We have had wonderful relationships over the past 36+ years of our son’s life where we have witnessed people really caring for him. Some of those relationships have been with family or friends, but a good number of them have been with people in the church. Some have been great, and some have been rather lacking. Let me explain. Church people tend to want to do what is best, what is kind, and often what is caring. The problem is, their offers or intentions don’t often turn into actions that would show they really cared or meant what they said. We have wonderful memories of people who’ve come to our home for meals, meetings, and of course fellowship. When the children were little there were times other families brought their children and it was heart warming to watch them interact and play with our son Joey who has special needs. We knew it was sometimes difficult to engage well with him because of his limitations and lack of abilities, but how very sweet it was when we’d see a young person sit down next to Joey and be his partner in a game or help him do something whether they would personally win or not.
But then there were/are the times when people say things they’d like to do that involve Joey and never follow through with it. The same thing holds true in ministry to those with special needs. Here are a few lines we’d consider when suggesting people be a person of THEIR Word:
· Don’t say you will do something when you have no intention of doing so.

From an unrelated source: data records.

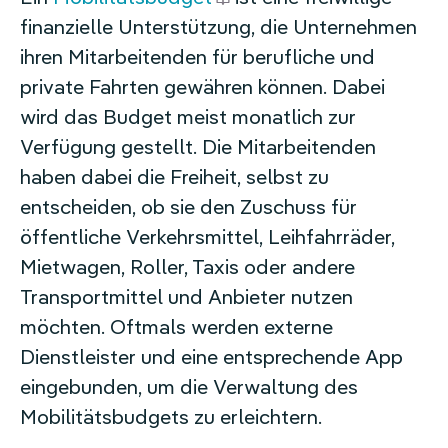
finanzielle Unterstützung, die Unternehmen
ihren Mitarbeitenden für berufliche und
private Fahrten gewähren können. Dabei
wird das Budget meist monatlich zur
Verfügung gestellt. Die Mitarbeitenden
haben dabei die Freiheit, selbst zu
entscheiden, ob sie den Zuschuss für
öffentliche Verkehrsmittel, Leihfahrräder,
Mietwagen, Roller, Taxis oder andere
Transportmittel und Anbieter nutzen
möchten. Oftmals werden externe
Dienstleister und eine entsprechende App
eingebunden, um die Verwaltung des
Mobilitätsbudgets zu erleichtern.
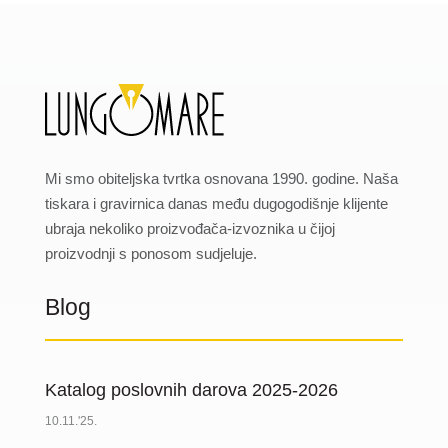
Mi smo obiteljska tvrtka osnovana 1990. godine. Naša
tiskara i gravirnica danas među dugogodišnje klijente
ubraja nekoliko proizvođača-izvoznika u čijoj
proizvodnji s ponosom sudjeluje.
Blog
Katalog poslovnih darova 2025-2026
10.11.'25.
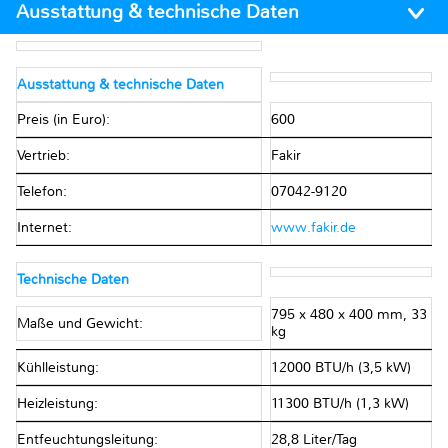
Ausstattung & technische Daten
Ausstattung & technische Daten
Preis (in Euro):
600
Vertrieb:
Fakir
Telefon:
07042-9120
Internet:
www.fakir.de
Technische Daten
795 x 480 x 400 mm, 33
Maße und Gewicht:
kg
Kühlleistung:
12000 BTU/h (3,5 kW)
Heizleistung:
11300 BTU/h (1,3 kW)
Entfeuchtungsleitung:
28,8 Liter/Tag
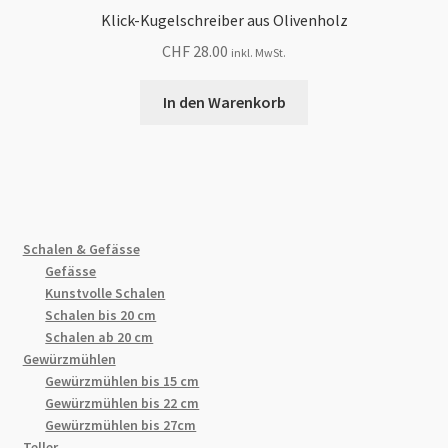
Klick-Kugelschreiber aus Olivenholz
CHF
28.00
inkl. MwSt.
In den Warenkorb
Schalen & Gefässe
Gefässe
Kunstvolle Schalen
Schalen bis 20 cm
Schalen ab 20 cm
Gewürzmühlen
Gewürzmühlen bis 15 cm
Gewürzmühlen bis 22 cm
Gewürzmühlen bis 27cm
Teller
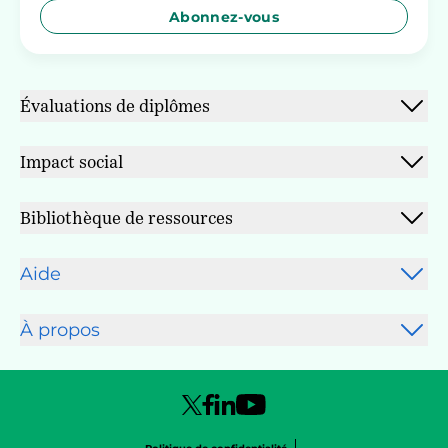
Abonnez-vous
Évaluations de diplômes
Impact social
Bibliothèque de ressources
Aide
À propos
Facebook Logo
Linked In Logo
Youtube Logo
X Logo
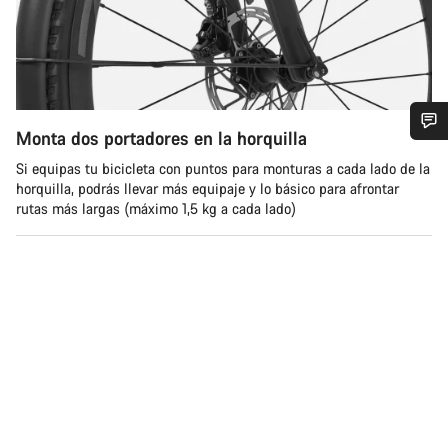
Monta dos portadores en la horquilla
¿Necesitas ayuda?
Si equipas tu bicicleta con puntos para monturas a cada lado de la
horquilla, podrás llevar más equipaje y lo básico para afrontar
rutas más largas (máximo 1,5 kg a cada lado)
Nuestros expertos estarán encantados de responder a tus
preguntas.
Abrir chat
Cerrar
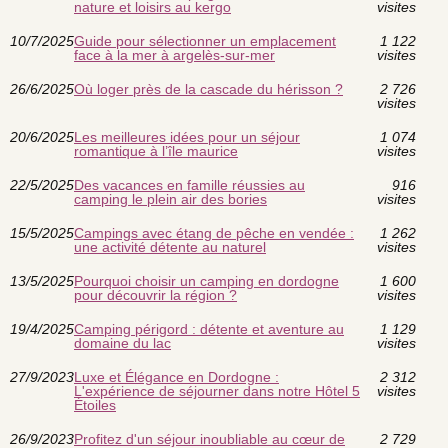
nature et loisirs au kergo
visites
10/7/2025
Guide pour sélectionner un emplacement
1 122
face à la mer à argelès-sur-mer
visites
26/6/2025
Où loger près de la cascade du hérisson ?
2 726
visites
20/6/2025
Les meilleures idées pour un séjour
1 074
romantique à l’île maurice
visites
22/5/2025
Des vacances en famille réussies au
916
camping le plein air des bories
visites
15/5/2025
Campings avec étang de pêche en vendée :
1 262
une activité détente au naturel
visites
13/5/2025
Pourquoi choisir un camping en dordogne
1 600
pour découvrir la région ?
visites
19/4/2025
Camping périgord : détente et aventure au
1 129
domaine du lac
visites
27/9/2023
Luxe et Élégance en Dordogne :
2 312
L'expérience de séjourner dans notre Hôtel 5
visites
Étoiles
26/9/2023
Profitez d'un séjour inoubliable au cœur de
2 729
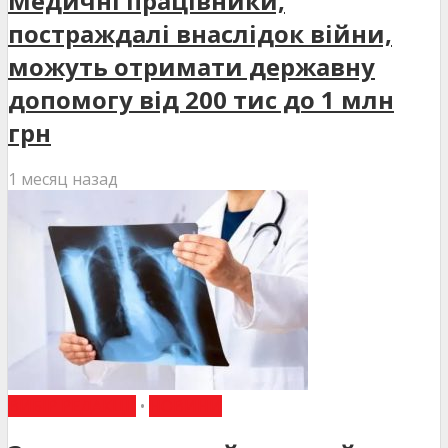
Медичні працівники,
постраждалі внаслідок війни,
можуть отримати державну
допомогу від 200 тис до 1 млн
грн
1 месяц назад
ВИБІР РЕДАКЦІЇ
•
НОВИНИ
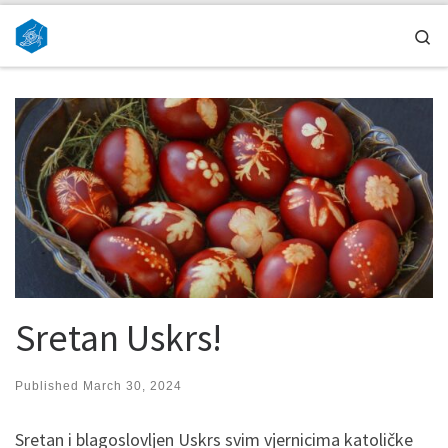
Skip to content
Se
Sretan Uskrs!
Published
March 30, 2024
Sretan i blagoslovljen Uskrs svim vjernicima katoličke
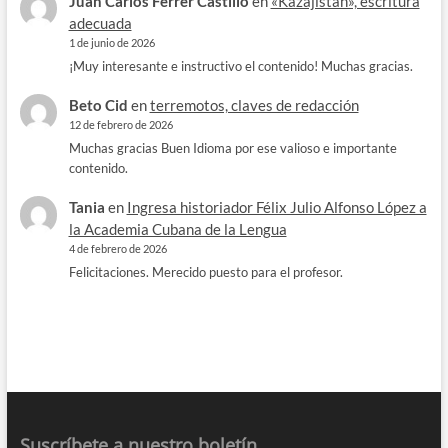
Juan Carlos Ferrer Castillo
en
«Kazajistán», escritura
adecuada
1 de junio de 2026
¡Muy interesante e instructivo el contenido! Muchas gracias.
Beto Cid
en
terremotos, claves de redacción
12 de febrero de 2026
Muchas gracias Buen Idioma por ese valioso e importante
contenido.
Tania
en
Ingresa historiador Félix Julio Alfonso López a
la Academia Cubana de la Lengua
4 de febrero de 2026
Felicitaciones. Merecido puesto para el profesor.
Suscríbete a nuestro boletín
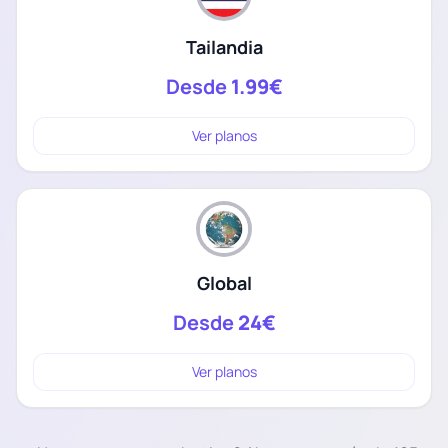
Tailandia
Desde
1.99€
Ver planos
Global
Desde
24€
Ver planos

· Don’t lead us to believe you’ll have us over for a visit when it’s likely the last thing you’ll do.
· Don’t say you can do something (for the church, the special needs group, or a family with a special needs child) when you have no thought of following through.
· Don’t say how much you care and are concerned about the program or person in this special needs group but then never follow up with volunteering in ways that would be so very helpful.
· Don’t say you’ll pray unless you mean it.
· Don’t wait for me to invite you (again) – just give me a call.
· Don’t wait to tell me you care – one day it will be too late.
Sometimes we say these empty words and they are left with the family or someone who’s running a program with hopes that we’ll see you again. When we don’t, truthfully, we are disappointed.
It’s clear our plates are all full with great things in which to be involved, donate our time, share our resources, love, and concern, and in which to participate. But while there are many people that can help in those places (in our lives as well as in the church), when you don’t keep your word, this is one place where you are missed and it is noticed. Let’s all be people of our word and follow through with our initial intentions even if it’s not always easy, comfortable, or fun. We’ll be forever grateful!